Irish Times piece examines the conflicts opened up by the War of Independence

Families divided by ideals

Ken Loach's award-winning The Wind That Shakes the Barley captures the tragic texture of the War of Independence and the Civil War, writes Luke Gibbons


At one point in The Wind That Shakes the Barley, an Irish audience is depicted watching a film about the War of Independence that gives rise to uproar in the cinema. The film is a newsreel outlining the details of the Treaty that had just been negotiated between the Sinn Féin delegation led by Michael Collins and Arthur Griffith, and the British cabinet fronted by Lloyd George and Winston Churchill. Responding initially with cheers, the mood of the audience divides and darkens as the realities of the historic compromise are spelled out on the screen. In this we have, perhaps, a dress rehearsal for Ken Loach's work since the 1960s, which has managed not just to entertain but to agitate audiences and bring viewers, in more ways than one, to their feet.
Cillian Murphy and Padraic Delaney play two brothers in the Ken Loach film
Cillian Murphy and Padraic Delaney play two brothers in the Ken Loach film

A common response to representations of history on the screen is to claim that they end up simplifying events, reducing the complex texture of historical explanations to matters of heroes and villains. Yet the irony is that when history comes down to the small print - the nuances of motivation and context that tilt the course of events in one direction or another - a recourse to narrative is unavoidable. Even more to the point, cinematic images, precisely because of their capacity to capture throwaway details and offhand gestures, provide scope for the kind of incidental effects and seeming asides that fill in the picture of everyday life. To be sure, long-term social and economic trends are vital in any comprehensive account and, as we shall see, are essential to Loach's film.

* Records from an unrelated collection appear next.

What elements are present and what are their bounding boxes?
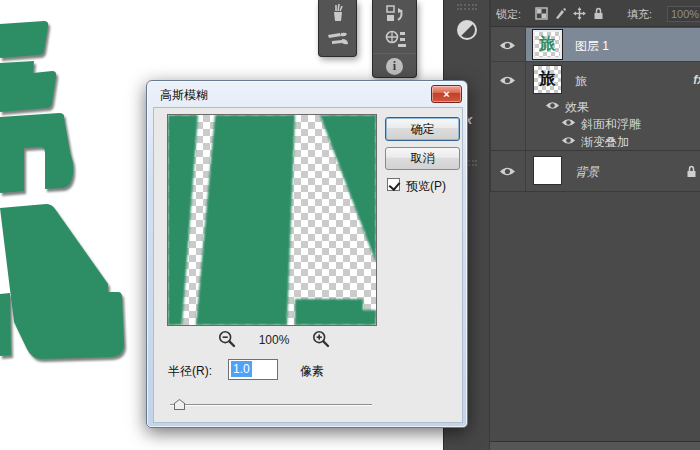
layer-row-lv[interactable]: 旅 旅 fx	[491, 63, 700, 97]
radius-slider-thumb[interactable]	[174, 399, 185, 410]
lock-label: 锁定:	[496, 7, 521, 22]
blur-preview-image	[168, 115, 376, 325]
layer-thumbnail[interactable]: 旅	[533, 65, 562, 94]
dialog-body: 确定 取消 预览(P) 100% 半径(R): 1.0	[153, 107, 463, 423]
layer-name[interactable]: 图层 1	[575, 38, 609, 55]
effect-row-bevel-emboss[interactable]: 斜面和浮雕	[491, 114, 700, 131]
cancel-button[interactable]: 取消	[385, 147, 460, 170]
radius-slider-track[interactable]	[170, 404, 372, 406]
visibility-eye-icon[interactable]	[545, 100, 560, 111]
photoshop-window: i fx 锁定:	[0, 0, 700, 450]
brush-panel-icon[interactable]	[326, 29, 350, 47]
radius-label: 半径(R):	[168, 363, 212, 380]
adjustments-panel-icon[interactable]	[457, 20, 477, 40]
layer-name[interactable]: 旅	[575, 73, 587, 90]
effect-row-gradient-overlay[interactable]: 渐变叠加	[491, 131, 700, 149]
layer-thumbnail[interactable]	[533, 156, 562, 185]
layer-locked-icon	[685, 165, 698, 178]
clone-source-icon[interactable]	[383, 29, 407, 49]
ok-button[interactable]: 确定	[385, 117, 460, 141]
layer-row-background[interactable]: 背景	[491, 151, 700, 191]
visibility-eye-icon[interactable]	[561, 117, 576, 128]
visibility-eye-icon[interactable]	[499, 75, 516, 86]
fill-value[interactable]: 100%	[667, 6, 700, 22]
layer-row-layer1[interactable]: 旅 图层 1	[491, 28, 700, 62]
lock-pixels-brush-icon[interactable]	[554, 7, 567, 20]
layer-thumbnail[interactable]: 旅	[533, 30, 562, 59]
floating-panel-strip-brushes	[318, 0, 357, 57]
gaussian-blur-dialog: 高斯模糊 × 确定 取消 预览(P)	[146, 80, 468, 428]
visibility-eye-icon[interactable]	[499, 166, 516, 177]
brush-presets-icon[interactable]	[327, 3, 349, 23]
zoom-level: 100%	[246, 333, 302, 347]
info-panel-icon[interactable]: i	[386, 58, 403, 75]
floating-panel-strip-history: i	[372, 0, 417, 78]
effect-label-gradient-overlay[interactable]: 渐变叠加	[581, 134, 629, 151]
radius-value-selected-text: 1.0	[231, 361, 252, 377]
layer-fx-badge[interactable]: fx	[693, 73, 700, 87]
dialog-title: 高斯模糊	[160, 87, 208, 104]
layers-panel-empty-area	[490, 192, 700, 441]
eye-column-divider	[525, 28, 526, 191]
history-panel-icon[interactable]	[383, 3, 407, 25]
blur-preview[interactable]	[167, 114, 377, 326]
visibility-eye-icon[interactable]	[499, 40, 516, 51]
preview-checkbox-label: 预览(P)	[406, 178, 446, 195]
dialog-close-button[interactable]: ×	[431, 85, 462, 103]
lock-position-move-icon[interactable]	[573, 7, 586, 20]
radius-input[interactable]: 1.0	[228, 359, 278, 380]
lock-transparency-icon[interactable]	[535, 7, 548, 20]
layers-panel-bottom-edge	[490, 441, 700, 450]
effects-group-row[interactable]: 效果	[491, 97, 700, 114]
preview-checkbox[interactable]	[387, 178, 400, 191]
radius-unit-label: 像素	[300, 363, 324, 380]
layers-lock-bar: 锁定: 填充: 100%	[491, 0, 700, 27]
zoom-out-icon[interactable]	[218, 330, 236, 348]
fill-label: 填充:	[627, 7, 652, 22]
layer-name[interactable]: 背景	[575, 164, 599, 181]
visibility-eye-icon[interactable]	[561, 135, 576, 146]
zoom-in-icon[interactable]	[312, 330, 330, 348]
lock-all-icon[interactable]	[592, 7, 605, 20]
dock-grip-handle[interactable]	[457, 4, 477, 10]
panel-strip-divider	[373, 53, 416, 54]
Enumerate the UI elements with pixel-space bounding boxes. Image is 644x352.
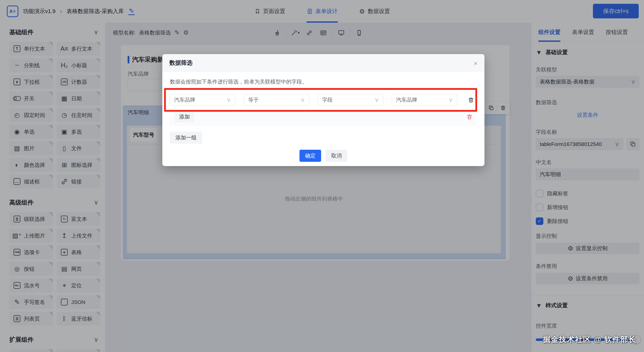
cancel-button[interactable]: 取消 [326,150,347,162]
add-group-button[interactable]: 添加一组 [170,132,202,144]
modal-overlay[interactable] [0,0,644,352]
delete-group-trash-icon[interactable] [466,113,473,120]
watermark: 掘金技术社区 @ 软件部长 [543,334,636,345]
add-row: 添加 [170,109,477,126]
annotation-highlight [164,88,477,112]
modal-description: 数据会按照如下条件进行筛选，前者为关联模型中的字段。 [170,78,477,85]
modal-header: 数据筛选 × [162,54,484,72]
confirm-button[interactable]: 确定 [299,150,321,162]
add-condition-button[interactable]: 添加 [175,111,194,123]
modal-footer: 确定 取消 [170,150,477,162]
modal-title: 数据筛选 [169,59,193,67]
close-icon[interactable]: × [474,59,477,67]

Questions of character and circumstance are no less crucial, however, as are the often tragic dilemmas that confront individuals and whose outcomes are unpredictable, even among friends. The Civil War posed just such a calamitous parting of ways for the protagonists of the film - Damien O'Donovan (Cillian Murphy) and Teddy O'Donovan (Padraic Delaney) - brothers who take up arms against each other in the ensuing conflict.

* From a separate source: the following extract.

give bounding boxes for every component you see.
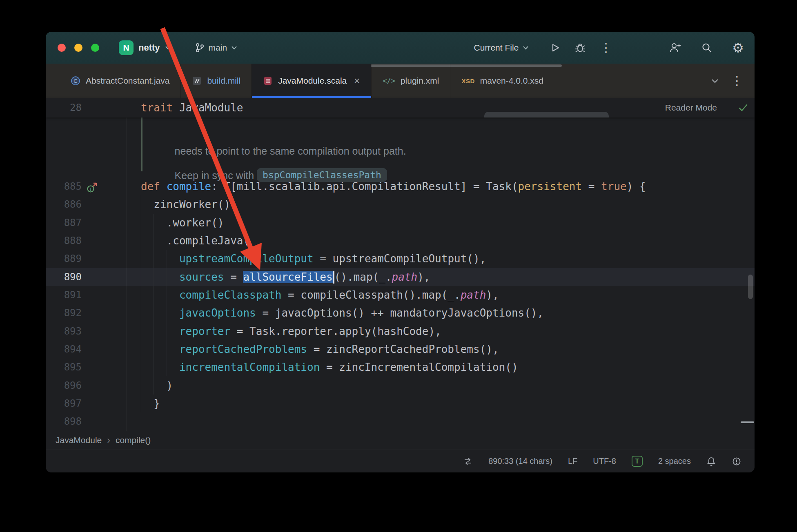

One of the great strengths in Ken Loach's work has been his ability to raise questions over the "human interest" angle, the apolitical sphere of "the personal" or "the love story" that has provided an alibi for so many Hollywood happy endings. In Loach's last film, Ae Fond Kiss (2005), it is precisely an affair of the heart - the furtive intimacy of the bedroom shared by the Irish Catholic Róisín (Eva Birthistle) and the Scottish Muslim, Casim (Atta Yaqub) - that is the site of conflict, as different religious and cultural codes clash on their understandings of marriage and romance.

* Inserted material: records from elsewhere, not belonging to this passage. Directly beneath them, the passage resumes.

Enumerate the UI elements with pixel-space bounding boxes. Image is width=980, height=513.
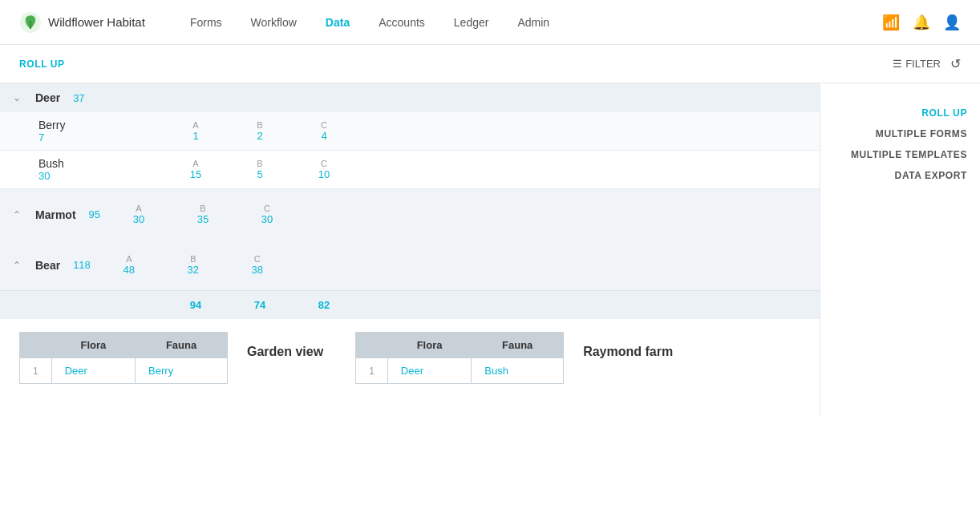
roll-up-label[interactable]: ROLL UP	[19, 59, 65, 70]
navbar: Wildflower Habitat Forms Workflow Data A…	[0, 0, 980, 45]
nav-data[interactable]: Data	[313, 10, 362, 35]
nav-forms[interactable]: Forms	[177, 10, 235, 35]
side-roll-up[interactable]: ROLL UP	[833, 103, 967, 123]
bottom-section: Flora Fauna 1 Deer Berry	[0, 319, 820, 416]
garden-fauna-cell: Berry	[136, 358, 228, 384]
filter-button[interactable]: ☰ FILTER	[893, 58, 941, 70]
garden-table: Flora Fauna 1 Deer Berry	[19, 332, 228, 384]
toolbar-left: ROLL UP	[19, 59, 65, 70]
user-icon[interactable]: 👤	[943, 14, 961, 31]
garden-flora-header: Flora	[51, 333, 135, 358]
berry-label-c: C	[321, 120, 327, 130]
raymond-view-label-block: Raymond farm	[583, 332, 673, 366]
toolbar-right: ☰ FILTER ↺	[893, 56, 961, 71]
berry-label-a: A	[192, 120, 198, 130]
bush-value-a: 15	[190, 168, 201, 180]
bush-col-a: A 15	[180, 159, 212, 180]
garden-table-container: Flora Fauna 1 Deer Berry	[19, 332, 228, 384]
garden-flora-cell: Deer	[51, 358, 135, 384]
side-multiple-forms[interactable]: MULTIPLE FORMS	[833, 123, 967, 144]
bush-label-c: C	[321, 159, 327, 168]
bush-col-c: C 10	[308, 159, 340, 180]
data-panel: ⌄ Deer 37 Berry 7 A 1 B 2	[0, 83, 820, 416]
chevron-deer[interactable]: ⌄	[13, 92, 26, 103]
wifi-icon: 📶	[882, 14, 900, 31]
group-marmot-count: 95	[89, 208, 100, 220]
nav-links: Forms Workflow Data Accounts Ledger Admi…	[177, 10, 882, 35]
bear-value-a: 48	[124, 264, 135, 276]
totals-group: 94 74 82	[167, 299, 353, 311]
row-bush: Bush 30 A 15 B 5 C 10	[0, 151, 820, 189]
side-data-export[interactable]: DATA EXPORT	[833, 165, 967, 186]
berry-name: Berry	[38, 119, 154, 131]
berry-col-a: A 1	[180, 120, 212, 142]
nav-admin[interactable]: Admin	[504, 10, 562, 35]
total-value-a: 94	[190, 299, 201, 311]
marmot-col-a: A 30	[123, 204, 155, 225]
main-content: ⌄ Deer 37 Berry 7 A 1 B 2	[0, 83, 980, 416]
garden-fauna-header: Fauna	[136, 333, 228, 358]
garden-view-label: Garden view	[247, 338, 323, 366]
group-deer: ⌄ Deer 37 Berry 7 A 1 B 2	[0, 83, 820, 189]
group-marmot-name: Marmot	[35, 208, 76, 221]
raymond-flora-header: Flora	[387, 333, 471, 358]
side-panel: ROLL UP MULTIPLE FORMS MULTIPLE TEMPLATE…	[820, 83, 980, 416]
bear-col-b: B 32	[177, 254, 209, 276]
marmot-value-a: 30	[133, 213, 144, 225]
berry-value-b: 2	[257, 130, 262, 142]
berry-name-cell: Berry 7	[38, 112, 167, 150]
raymond-row-num: 1	[356, 358, 388, 384]
group-bear: ⌃ Bear 118 A 48 B 32 C 38	[0, 240, 820, 290]
nav-workflow[interactable]: Workflow	[238, 10, 310, 35]
berry-cols: A 1 B 2 C 4	[167, 114, 353, 148]
bush-label-b: B	[257, 159, 262, 168]
group-marmot: ⌃ Marmot 95 A 30 B 35 C 30	[0, 189, 820, 240]
nav-accounts[interactable]: Accounts	[366, 10, 438, 35]
raymond-fauna-header: Fauna	[472, 333, 564, 358]
group-bear-name: Bear	[35, 259, 60, 272]
bear-cols: A 48 B 32 C 38	[100, 248, 286, 282]
group-deer-count: 37	[73, 92, 84, 104]
berry-col-b: B 2	[244, 120, 276, 142]
marmot-label-a: A	[136, 204, 141, 213]
bush-count: 30	[38, 170, 154, 182]
brand-name: Wildflower Habitat	[48, 15, 145, 29]
refresh-button[interactable]: ↺	[950, 56, 961, 71]
group-deer-header[interactable]: ⌄ Deer 37	[0, 83, 820, 112]
bear-col-c: C 38	[241, 254, 273, 276]
raymond-table-row: 1 Deer Bush	[356, 358, 564, 384]
bear-label-b: B	[190, 254, 196, 264]
row-berry: Berry 7 A 1 B 2 C 4	[0, 112, 820, 151]
filter-icon: ☰	[893, 58, 902, 70]
raymond-flora-cell: Deer	[387, 358, 471, 384]
nav-icons: 📶 🔔 👤	[882, 14, 961, 31]
bush-label-a: A	[192, 159, 198, 168]
chevron-bear[interactable]: ⌃	[13, 260, 26, 271]
raymond-view-block: Flora Fauna 1 Deer Bush	[355, 332, 673, 384]
group-deer-name: Deer	[35, 91, 60, 104]
group-bear-header[interactable]: ⌃ Bear 118 A 48 B 32 C 38	[0, 240, 820, 290]
marmot-value-b: 35	[197, 213, 209, 225]
marmot-cols: A 30 B 35 C 30	[110, 197, 296, 232]
brand: Wildflower Habitat	[19, 11, 145, 34]
bear-label-c: C	[254, 254, 261, 264]
garden-table-header: Flora Fauna	[20, 333, 228, 358]
berry-value-c: 4	[321, 130, 326, 142]
group-marmot-header[interactable]: ⌃ Marmot 95 A 30 B 35 C 30	[0, 189, 820, 240]
marmot-label-c: C	[264, 204, 270, 213]
total-c: 82	[308, 299, 340, 311]
totals-row: 94 74 82	[0, 290, 820, 319]
raymond-fauna-cell: Bush	[472, 358, 564, 384]
brand-logo	[19, 11, 42, 34]
marmot-value-c: 30	[261, 213, 273, 225]
bush-value-c: 10	[318, 168, 330, 180]
raymond-table-container: Flora Fauna 1 Deer Bush	[355, 332, 564, 384]
berry-value-a: 1	[192, 130, 198, 142]
chevron-marmot[interactable]: ⌃	[13, 209, 26, 220]
bush-name: Bush	[38, 157, 154, 170]
bell-icon[interactable]: 🔔	[913, 14, 930, 31]
garden-table-row: 1 Deer Berry	[20, 358, 228, 384]
side-multiple-templates[interactable]: MULTIPLE TEMPLATES	[833, 144, 967, 165]
nav-ledger[interactable]: Ledger	[441, 10, 502, 35]
group-bear-count: 118	[73, 259, 91, 271]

Love, in a sense, gets the last word, but it is a love that divides and forces choices. There is no reassurance that love conquers all or that the emotionally scarred couple will live happily ever after.

In The Wind That Shakes the Barley, family takes centre stage as the source of the most enduring loyalties and bonds between characters. Pleading with a roomful of volunteers to avoid an impending split after the Treaty, the Flying Column leader Finbar (Damien Kearney) reminds his comrades that the ties linking them are not merely ideological but personal, the connective tissue of intimate, local affiliations: "We may have our differences, but by Jaysus - after all we've been through together - we are all still one family - and that's how it's going to stay!"

What Finbar does not appear to realise is that the family was already a political unit in Irish society, carrying within it the strains and fissures of the wider public sphere. Political allegiances ran deep, passed on from generation to generation, and as the famous Christmas dinner scene in James Joyce's Portrait of the Artist as a Young Man (1916) showed, even the most time-honoured family occasions of harmony and peace could be sundered with bitter political animosities.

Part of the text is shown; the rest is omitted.